Here comes the government, they are going to "Bail" out the banks. In all seriousness, and I am scratching my head here, do they really think that this is going to be a long term solution? Bail out the banks, what a joke. Everyone in America is suffering. Even those that lived on a budget, saved their money and didn't buy a home they couldn't afford. Some of them are reaping the benefits of their thrift and are now getting affordable homes. Some of them, still are not able to buy a home. Why? Because they have lost their jobs, they have used their savings and feel like they are getting no where (That's us). So what would bailing out the banks do? Perhaps temporarily this would calm the stock markets. It would also, reward people, executives, for there poor behavior. It would create 700 billion dollars more of inflation, this is an indirect tax on all of us. As if the war and spending on all of the natural disastors of the last couple of years has not hurt us already. Inflation, means the cost of living (everything) will continue to rise. Is this bailout a solution, NOT AT ALL. I don't know what the solution is, but I know that the underlying instability of the economy right now is scary and it leads me to my solution.

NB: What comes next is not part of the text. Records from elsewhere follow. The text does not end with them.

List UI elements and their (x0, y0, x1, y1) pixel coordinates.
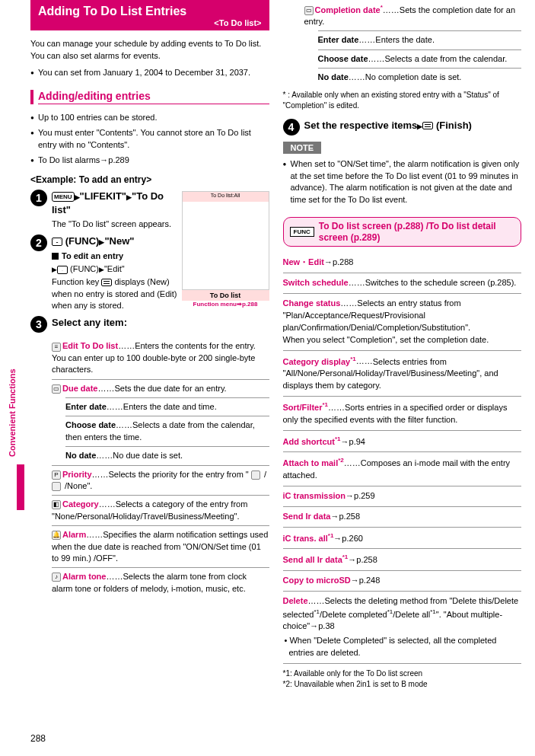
step-2: 2 (FUNC)"New" To edit an entry (FUNC)"Ed… (30, 234, 177, 311)
fn-copysd-title: Copy to microSD (283, 576, 351, 585)
step-1-body: The "To Do list" screen appears. (52, 219, 177, 230)
fn-switch-title: Switch schedule (283, 278, 349, 287)
item-enter-date: Enter dateEnters the date and time. (65, 397, 269, 416)
step-2-edit-title: To edit an entry (52, 250, 177, 262)
fn-shortcut-title: Add shortcut (283, 436, 335, 445)
func-title: To Do list screen (p.288) /To Do list de… (319, 221, 514, 243)
step-3-title: Select any item: (52, 316, 269, 330)
footnote-2: *2: Unavailable when 2in1 is set to B mo… (283, 679, 522, 690)
item-enter-date-title: Enter date (65, 402, 107, 411)
fn-change-status: Change statusSelects an entry status fro… (283, 294, 522, 351)
triangle-icon (99, 264, 104, 273)
func-button-label: FUNC (290, 227, 314, 237)
mail-key-icon (52, 238, 62, 246)
fn-attach-star: *2 (338, 457, 344, 464)
screenshot-todo-list: To Do list:All To Do list Function menu➡… (182, 191, 269, 308)
step-4: 4 Set the respective items (Finish) (283, 119, 522, 136)
intro-text: You can manage your schedule by adding e… (30, 38, 269, 62)
item-enter-date2-desc: Enters the date. (375, 35, 435, 44)
square-bullet-icon (52, 253, 59, 260)
function-key-icon (101, 279, 112, 286)
fn-new-edit: New・Edit→p.288 (283, 253, 522, 273)
completion-icon: ▭ (304, 6, 314, 15)
triangle-icon (126, 190, 132, 202)
priority-high-icon (251, 471, 260, 480)
fn-ic-trans-all: iC trans. all*1→p.260 (283, 528, 522, 550)
list-icon: ≡ (52, 343, 61, 352)
fn-delete-s3: *1 (430, 608, 436, 615)
section-subtitle: <To Do list> (38, 18, 262, 27)
fn-sendirall-ref: →p.258 (348, 555, 377, 564)
page-number: 288 (30, 733, 46, 744)
subsection-title: Adding/editing entries (38, 90, 269, 104)
step-number-2: 2 (30, 234, 47, 251)
date-icon: ▭ (52, 384, 61, 394)
fn-icall-title: iC trans. all (283, 533, 328, 542)
step2-new: "New" (104, 235, 134, 247)
item-choose-date2-title: Choose date (318, 54, 368, 63)
dots-icon (107, 402, 123, 411)
alarm-icon: 🔔 (52, 531, 61, 540)
step2-func: (FUNC) (65, 235, 100, 247)
fn-attach-mail: Attach to mail*2Composes an i-mode mail … (283, 452, 522, 486)
item-choose-date: Choose dateSelects a date from the calen… (65, 416, 269, 446)
item-no-date2-title: No date (318, 72, 349, 81)
dots-icon (358, 35, 375, 44)
item-enter-date2-title: Enter date (318, 35, 359, 44)
note-box: NOTE When set to "ON/Set time", the alar… (283, 142, 522, 207)
section-title: Adding To Do List Entries (38, 5, 262, 18)
item-no-date-title: No date (65, 451, 96, 460)
fn-catdisp-star: *1 (350, 356, 356, 362)
fn-catdisp-title: Category display (283, 356, 351, 365)
section-header: Adding To Do List Entries <To Do list> (30, 0, 269, 30)
fn-send-ir-all: Send all Ir data*1→p.258 (283, 549, 522, 571)
fn-sendir-title: Send Ir data (283, 512, 331, 521)
fn-delete-d2: /Delete completed (320, 609, 387, 618)
item-alarm-tone: ♪Alarm toneSelects the alarm tone from c… (52, 567, 269, 598)
step2-edit: "Edit" (104, 264, 125, 273)
note-label: NOTE (283, 142, 322, 154)
fn-icall-ref: →p.260 (333, 533, 363, 542)
fn-ic-transmission: iC transmission→p.259 (283, 486, 522, 507)
item-choose-date2-desc: Selects a date from the calendar. (385, 54, 508, 63)
screenshot-image: To Do list:All (182, 191, 269, 290)
item-choose-date-title: Choose date (65, 420, 116, 429)
star-footnote: * : Available only when an existing stor… (283, 90, 522, 111)
fn-change-title: Change status (283, 298, 341, 308)
footnotes: *1: Available only for the To Do list sc… (283, 668, 522, 690)
item-alarm-title: Alarm (62, 530, 86, 539)
subsection-header: Adding/editing entries (30, 90, 269, 104)
step2-body-a: Function key (52, 277, 101, 286)
fn-shortcut-star: *1 (335, 435, 341, 442)
example-heading: <Example: To add an entry> (30, 174, 269, 185)
step-1: 1 MENU"LIFEKIT""To Do list" The "To Do l… (30, 190, 177, 231)
triangle-icon (417, 120, 422, 131)
footnote-1: *1: Available only for the To Do list sc… (283, 668, 522, 679)
sub-bullet-1: Up to 100 entries can be stored. (30, 112, 269, 124)
menu-key-icon: MENU (52, 192, 75, 202)
step4-text-a: Set the respective items (304, 120, 418, 131)
fn-delete-sub: • When "Delete Completed" is selected, a… (283, 635, 522, 659)
function-menu-header: FUNC To Do list screen (p.288) /To Do li… (283, 217, 522, 247)
dots-icon (96, 451, 113, 460)
category-icon: ◧ (52, 500, 61, 509)
sub-bullet-2: You must enter "Contents". You cannot st… (30, 127, 269, 152)
dots-icon (118, 341, 135, 350)
dots-icon (97, 384, 114, 393)
item-no-date: No dateNo due date is set. (65, 446, 269, 464)
step-number-3: 3 (30, 316, 47, 333)
dots-icon (340, 298, 357, 308)
triangle-icon (52, 264, 57, 273)
fn-sort-title: Sort/Filter (283, 403, 323, 412)
item-alarm: 🔔AlarmSpecifies the alarm notification s… (52, 525, 269, 567)
fn-send-ir: Send Ir data→p.258 (283, 507, 522, 528)
item-priority-title: Priority (62, 470, 92, 479)
side-tab-bg (17, 464, 24, 510)
dots-icon (92, 470, 109, 479)
screenshot-caption-1: To Do list (182, 290, 269, 301)
step-number-1: 1 (30, 190, 47, 206)
dots-icon (106, 572, 123, 581)
dots-icon (328, 403, 345, 412)
dots-icon (349, 72, 365, 81)
item-choose-date-2: Choose dateSelects a date from the calen… (318, 49, 522, 68)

To be happy with what I have and grateful, to make a garden, to walk if I can to buy my food. To take care of the environment (I haven't even gone into how all of this is indirectly related to how poorly we have been treating the environment). I also haven't gone into a diatribe about how the GMO's and poor eating habits of Americans are increasing the cost of health care creating the big demand for the health care industry (health care, I think it should be sick care). Which also strains our economy and makes the big guy's rich and the rest of us poor and sick. That triad can wait for another day, there is a lot to say about that.

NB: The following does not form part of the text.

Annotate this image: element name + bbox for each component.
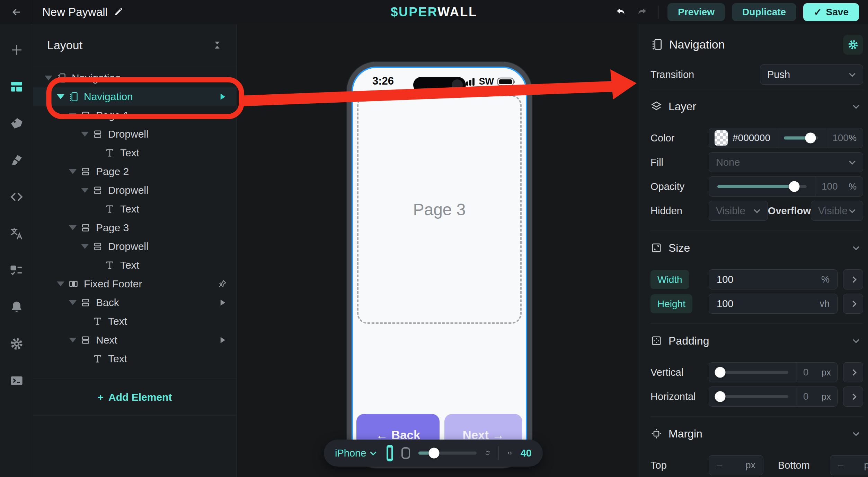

Anyway, I am sure I have left out a lot, and that there are other perspectives out there (one which my neighbor holds is that this crises is from the cost of foreign oil, give me a break). If anyone can expound on this futher please comment, it would be interesting to see other perspectives.

~Strawberry Girl


Clone.Girl. said...

Wow, that is a lot of information. I can always count on you to tell me useful information about everything I didn't want to know about (this is a good thing). I finally understand what is going on now. This is an election year, hopefully the next President can fix it, if we haven't already gone too far. It is scary, your blog basically sums up everything in this short video I watched. It is ( I think you would like it.

Strawberry Girl said...

Yeah, the Story of Stuff is a clear cut example of all of this. There is more to the story about the economy that I haven't thought about yet, I have only heard snippets here and there. But I do think that taking a good look at ourselves and what we are doing is a good place to start. Although it is difficult to be a purist. i.e. Eat all local and organic, use only cloth bags, only buy used stuff, pick up garbage, don't waste water, walk wherever you need to go or use public transportation, use solar power, etc. . .
You can alienate some people if your not careful, everyone in my household thinks I have "lost it." A lot of times, but I try to do what I can and do it without drawing attention to myself (as much as possible). That way, even though I am bringing Organic food to dinner on sunday's I try to laugh it off and make fun of myself so that everyone knows I am not trying to judge them. It's hard, but I do win respect that I don't even know about until they make comments later on.

If I come across anything else on the economy that might be useful, I will post it.